• [Material provided]
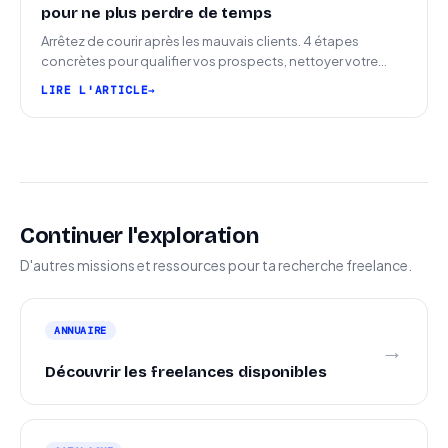
pour ne plus perdre de temps
Arrêtez de courir après les mauvais clients. 4 étapes
concrètes pour qualifier vos prospects, nettoyer votre
pipeline et signer plus de missions.
LIRE L'ARTICLE
Continuer l'exploration
D'autres missions et ressources pour ta recherche freelance.
ANNUAIRE
→
Découvrir les freelances disponibles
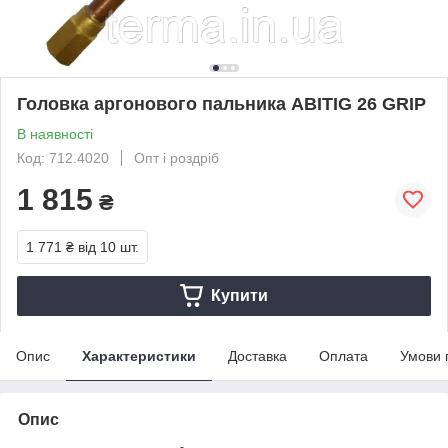
Головка аргонового пальника ABITIG 26 GRIP
В наявності
Код: 712.4020
Опт і роздріб
1 815
₴
1 771 ₴
від 10 шт.
Купити
Опис
Характеристики
Доставка
Оплата
Умови 
Опис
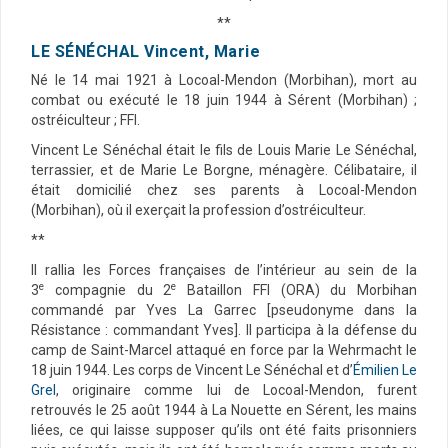
**
LE SÉNÉCHAL Vincent, Marie
Né le 14 mai 1921 à Locoal-Mendon (Morbihan), mort au
combat ou exécuté le 18 juin 1944 à Sérent (Morbihan) ;
ostréiculteur ; FFI.
Vincent Le Sénéchal était le fils de Louis Marie Le Sénéchal,
terrassier, et de Marie Le Borgne, ménagère. Célibataire, il
était domicilié chez ses parents à Locoal-Mendon
(Morbihan), où il exerçait la profession d’ostréiculteur.
**
Il rallia les Forces françaises de l’intérieur au sein de la
e
e
3
compagnie du 2
Bataillon FFI (ORA) du Morbihan
commandé par Yves La Garrec [pseudonyme dans la
Résistance : commandant Yves]. Il participa à la défense du
camp de Saint-Marcel attaqué en force par la Wehrmacht le
18 juin 1944. Les corps de Vincent Le Sénéchal et d’
Émilien Le
Grel
, originaire comme lui de Locoal-Mendon, furent
retrouvés le 25 août 1944 à La Nouette en Sérent, les mains
liées, ce qui laisse supposer qu’ils ont été faits prisonniers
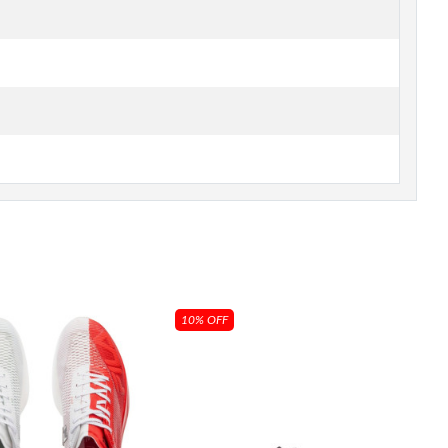
10% OFF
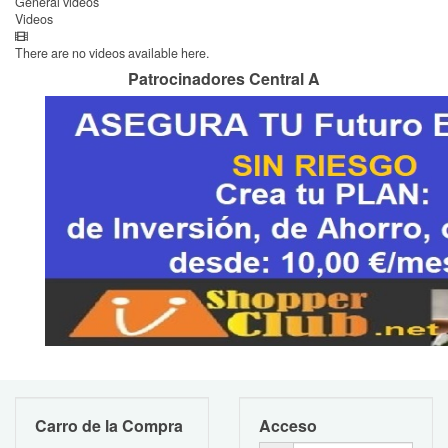
General videos
Videos
There are no videos available here.
Patrocinadores Central A
Carro de la Compra
Acceso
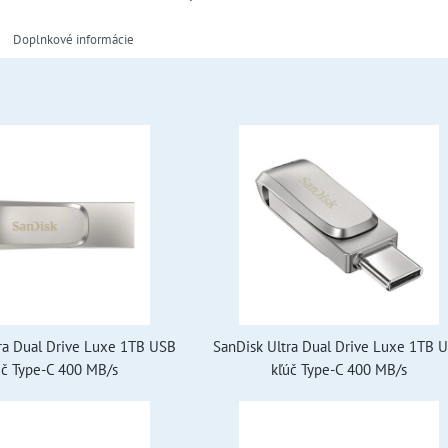
Doplnkové informácie
ra Dual Drive Luxe 1TB USB
SanDisk Ultra Dual Drive Luxe 1TB 
úč Type-C 400 MB/s
kľúč Type-C 400 MB/s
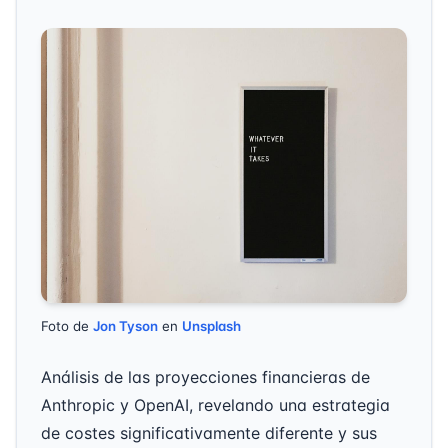
Foto de
Jon Tyson
en
Unsplash
Análisis de las proyecciones financieras de
Anthropic y OpenAI, revelando una estrategia
de costes significativamente diferente y sus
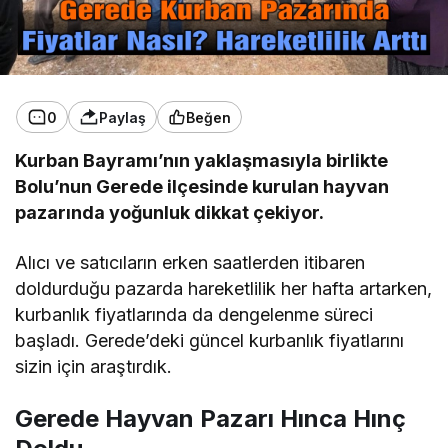
0
Paylaş
Beğen
Kurban Bayramı’nın yaklaşmasıyla birlikte
Bolu’nun Gerede ilçesinde kurulan hayvan
pazarında yoğunluk dikkat çekiyor.
Alıcı ve satıcıların erken saatlerden itibaren
doldurduğu pazarda hareketlilik her hafta artarken,
kurbanlık fiyatlarında da dengelenme süreci
başladı. Gerede’deki güncel kurbanlık fiyatlarını
sizin için araştırdık.
Gerede Hayvan Pazarı Hınca Hınç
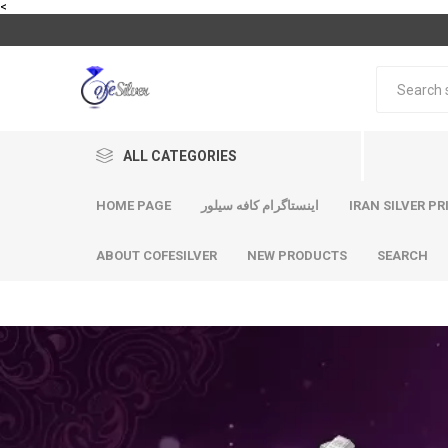
<
ALL CATEGORIES
HOME PAGE
اینستاگرام کافه سیلور
IRAN SILVER PR
ABOUT COFESILVER
NEW PRODUCTS
SEARCH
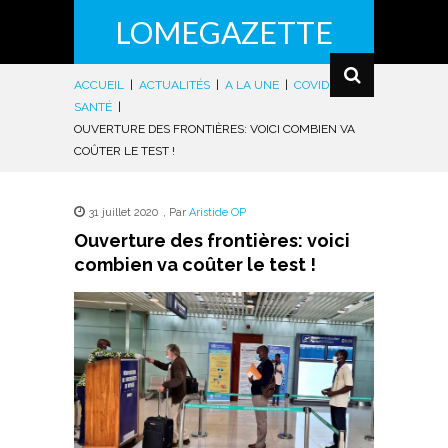
LOMEGAZETTE
ACCUEIL
|
ACTUALITÉS
|
A LA UNE
|
COVID-19
|
SANTÉ
|
OUVERTURE DES FRONTIÈRES: VOICI COMBIEN VA
COÛTER LE TEST !
31 juillet 2020
,
Par
Aristide OP
Ouverture des frontières: voici
combien va coûter le test !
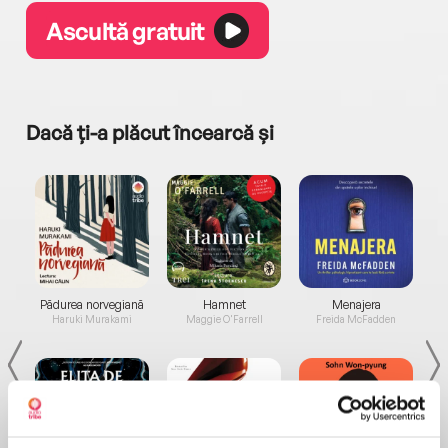
Ascultă gratuit
Dacă ți-a plăcut încearcă și
a...
Pădurea norvegiană
Hamnet
Menajera
I
Haruki Murakami
Maggie O'Farrell
Freida McFadden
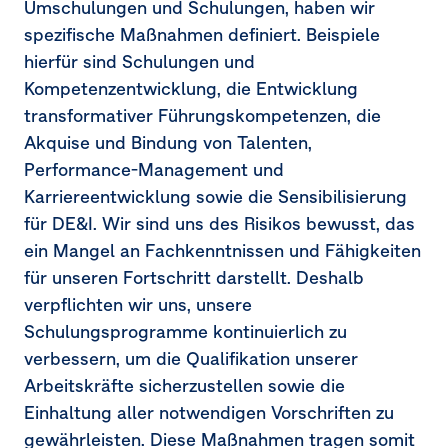
Umschulungen und Schulungen, haben wir
spezifische Maßnahmen definiert. Beispiele
hierfür sind Schulungen und
Kompetenzentwicklung, die Entwicklung
transformativer Führungskompetenzen, die
Akquise und Bindung von Talenten,
Performance-Management und
Karriereentwicklung sowie die Sensibilisierung
für DE&I. Wir sind uns des Risikos bewusst, das
ein Mangel an Fachkenntnissen und Fähigkeiten
für unseren Fortschritt darstellt. Deshalb
verpflichten wir uns, unsere
Schulungsprogramme kontinuierlich zu
verbessern, um die Qualifikation unserer
Arbeitskräfte sicherzustellen sowie die
Einhaltung aller notwendigen Vorschriften zu
gewährleisten. Diese Maßnahmen tragen somit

• [What you have to do]
The answer is a single number, the count of lines in the records that contain the string "Luxe".

• [Reply to the task]
2